*TASK PROMPT*.
Among the records below, which lines contain the string "Epson"? Report them.

*Stored data entries*.
********
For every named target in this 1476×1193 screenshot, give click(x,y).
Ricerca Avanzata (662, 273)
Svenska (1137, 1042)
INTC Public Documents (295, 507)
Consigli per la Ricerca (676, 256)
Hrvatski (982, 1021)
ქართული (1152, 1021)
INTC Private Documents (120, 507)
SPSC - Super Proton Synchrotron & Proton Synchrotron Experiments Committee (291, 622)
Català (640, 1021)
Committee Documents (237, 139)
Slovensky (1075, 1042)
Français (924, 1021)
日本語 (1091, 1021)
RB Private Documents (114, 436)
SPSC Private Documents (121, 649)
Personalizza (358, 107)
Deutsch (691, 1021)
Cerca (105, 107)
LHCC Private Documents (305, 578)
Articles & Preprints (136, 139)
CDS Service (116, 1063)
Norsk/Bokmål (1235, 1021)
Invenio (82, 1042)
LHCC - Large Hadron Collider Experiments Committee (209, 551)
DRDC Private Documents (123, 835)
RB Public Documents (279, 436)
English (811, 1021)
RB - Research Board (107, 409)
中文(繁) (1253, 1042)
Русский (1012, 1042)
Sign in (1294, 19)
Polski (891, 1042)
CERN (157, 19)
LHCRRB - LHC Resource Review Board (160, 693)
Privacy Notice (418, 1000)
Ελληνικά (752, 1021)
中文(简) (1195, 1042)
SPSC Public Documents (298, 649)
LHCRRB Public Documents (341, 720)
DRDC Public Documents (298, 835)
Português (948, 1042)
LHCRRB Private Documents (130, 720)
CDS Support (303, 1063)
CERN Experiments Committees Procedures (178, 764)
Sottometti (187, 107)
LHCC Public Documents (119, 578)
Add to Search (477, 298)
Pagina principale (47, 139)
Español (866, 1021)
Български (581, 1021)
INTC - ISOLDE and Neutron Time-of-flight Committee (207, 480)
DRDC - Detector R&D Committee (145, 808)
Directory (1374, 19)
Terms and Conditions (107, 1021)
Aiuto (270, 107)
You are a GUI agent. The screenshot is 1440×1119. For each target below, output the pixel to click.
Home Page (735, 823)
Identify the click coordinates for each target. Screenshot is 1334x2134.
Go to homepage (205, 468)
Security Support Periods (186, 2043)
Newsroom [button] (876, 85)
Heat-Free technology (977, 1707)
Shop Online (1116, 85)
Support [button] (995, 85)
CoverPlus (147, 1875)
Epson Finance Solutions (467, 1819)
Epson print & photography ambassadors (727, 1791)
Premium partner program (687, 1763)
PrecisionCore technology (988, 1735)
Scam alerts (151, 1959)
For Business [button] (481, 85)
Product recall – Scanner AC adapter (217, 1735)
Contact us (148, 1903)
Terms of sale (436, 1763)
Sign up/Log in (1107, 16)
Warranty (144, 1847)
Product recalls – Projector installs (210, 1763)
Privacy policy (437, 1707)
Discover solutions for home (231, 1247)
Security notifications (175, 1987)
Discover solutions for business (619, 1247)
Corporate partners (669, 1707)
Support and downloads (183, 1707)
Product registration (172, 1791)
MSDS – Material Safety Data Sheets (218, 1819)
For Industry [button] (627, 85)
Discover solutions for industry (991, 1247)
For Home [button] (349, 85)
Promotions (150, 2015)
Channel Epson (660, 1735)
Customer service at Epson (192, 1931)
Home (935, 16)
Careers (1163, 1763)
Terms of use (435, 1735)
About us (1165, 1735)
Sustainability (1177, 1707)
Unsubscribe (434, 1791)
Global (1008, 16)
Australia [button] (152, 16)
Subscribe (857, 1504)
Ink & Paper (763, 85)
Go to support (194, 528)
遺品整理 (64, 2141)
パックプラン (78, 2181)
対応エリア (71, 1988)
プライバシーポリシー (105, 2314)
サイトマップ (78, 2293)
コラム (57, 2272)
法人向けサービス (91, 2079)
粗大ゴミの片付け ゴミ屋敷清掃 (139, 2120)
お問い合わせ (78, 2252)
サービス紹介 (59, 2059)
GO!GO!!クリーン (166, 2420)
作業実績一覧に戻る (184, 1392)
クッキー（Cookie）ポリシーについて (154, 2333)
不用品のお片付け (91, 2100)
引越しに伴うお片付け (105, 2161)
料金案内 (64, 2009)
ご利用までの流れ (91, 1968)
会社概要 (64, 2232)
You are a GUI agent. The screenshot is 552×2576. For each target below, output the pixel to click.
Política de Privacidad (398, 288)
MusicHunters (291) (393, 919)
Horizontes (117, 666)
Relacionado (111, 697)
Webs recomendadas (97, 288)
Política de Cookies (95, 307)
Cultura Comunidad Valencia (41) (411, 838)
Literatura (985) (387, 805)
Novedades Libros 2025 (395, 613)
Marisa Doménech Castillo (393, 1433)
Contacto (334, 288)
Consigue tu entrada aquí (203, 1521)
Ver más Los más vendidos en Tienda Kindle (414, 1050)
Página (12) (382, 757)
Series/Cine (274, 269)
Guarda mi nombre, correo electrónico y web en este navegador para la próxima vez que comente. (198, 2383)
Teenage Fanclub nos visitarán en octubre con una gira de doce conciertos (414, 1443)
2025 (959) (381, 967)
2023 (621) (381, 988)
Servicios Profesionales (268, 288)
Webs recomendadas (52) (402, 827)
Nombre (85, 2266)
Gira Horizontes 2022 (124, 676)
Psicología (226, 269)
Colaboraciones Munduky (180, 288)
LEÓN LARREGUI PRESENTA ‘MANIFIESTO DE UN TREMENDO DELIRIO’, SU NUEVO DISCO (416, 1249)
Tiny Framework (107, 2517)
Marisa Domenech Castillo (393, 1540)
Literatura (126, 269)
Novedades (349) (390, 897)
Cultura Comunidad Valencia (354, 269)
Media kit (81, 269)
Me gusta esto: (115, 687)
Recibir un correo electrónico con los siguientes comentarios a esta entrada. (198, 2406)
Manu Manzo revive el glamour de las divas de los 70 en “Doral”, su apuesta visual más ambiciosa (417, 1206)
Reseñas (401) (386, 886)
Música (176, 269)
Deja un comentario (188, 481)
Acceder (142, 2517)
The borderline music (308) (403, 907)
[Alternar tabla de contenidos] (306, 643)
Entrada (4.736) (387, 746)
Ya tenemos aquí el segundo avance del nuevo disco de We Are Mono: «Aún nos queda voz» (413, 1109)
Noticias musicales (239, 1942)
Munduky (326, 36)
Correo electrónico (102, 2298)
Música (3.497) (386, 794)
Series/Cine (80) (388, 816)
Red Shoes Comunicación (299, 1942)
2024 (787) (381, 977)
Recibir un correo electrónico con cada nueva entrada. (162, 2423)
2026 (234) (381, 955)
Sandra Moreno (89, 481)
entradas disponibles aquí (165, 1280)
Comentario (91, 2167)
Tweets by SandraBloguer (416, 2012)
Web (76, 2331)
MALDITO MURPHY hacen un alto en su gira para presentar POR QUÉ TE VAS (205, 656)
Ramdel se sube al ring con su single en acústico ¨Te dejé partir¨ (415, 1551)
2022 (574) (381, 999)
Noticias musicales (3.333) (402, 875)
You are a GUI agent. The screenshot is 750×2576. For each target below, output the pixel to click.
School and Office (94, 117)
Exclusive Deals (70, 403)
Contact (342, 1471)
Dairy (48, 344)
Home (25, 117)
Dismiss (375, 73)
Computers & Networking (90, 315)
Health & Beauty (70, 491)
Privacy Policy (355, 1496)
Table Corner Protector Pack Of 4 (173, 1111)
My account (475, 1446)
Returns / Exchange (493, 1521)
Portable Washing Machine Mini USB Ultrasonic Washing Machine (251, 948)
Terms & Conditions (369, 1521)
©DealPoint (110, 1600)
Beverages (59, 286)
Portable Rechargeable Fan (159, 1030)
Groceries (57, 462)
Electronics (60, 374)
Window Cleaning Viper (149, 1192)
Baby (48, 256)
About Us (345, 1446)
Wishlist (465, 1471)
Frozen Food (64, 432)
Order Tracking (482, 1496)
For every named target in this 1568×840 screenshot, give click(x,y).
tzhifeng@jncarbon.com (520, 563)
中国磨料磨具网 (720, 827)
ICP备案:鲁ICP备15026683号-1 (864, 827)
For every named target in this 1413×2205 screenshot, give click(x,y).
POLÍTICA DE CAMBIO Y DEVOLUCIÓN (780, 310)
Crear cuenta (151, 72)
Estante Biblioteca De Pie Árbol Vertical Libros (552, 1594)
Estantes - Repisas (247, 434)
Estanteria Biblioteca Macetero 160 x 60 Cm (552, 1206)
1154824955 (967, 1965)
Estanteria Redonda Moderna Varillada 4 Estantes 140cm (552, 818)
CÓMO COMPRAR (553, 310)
********
*RESULT BELOW*.
Epson Finance Solutions (467, 1819)
Epson print & photography ambassadors (727, 1791)
Channel Epson (660, 1735)
Customer service at Epson (192, 1931)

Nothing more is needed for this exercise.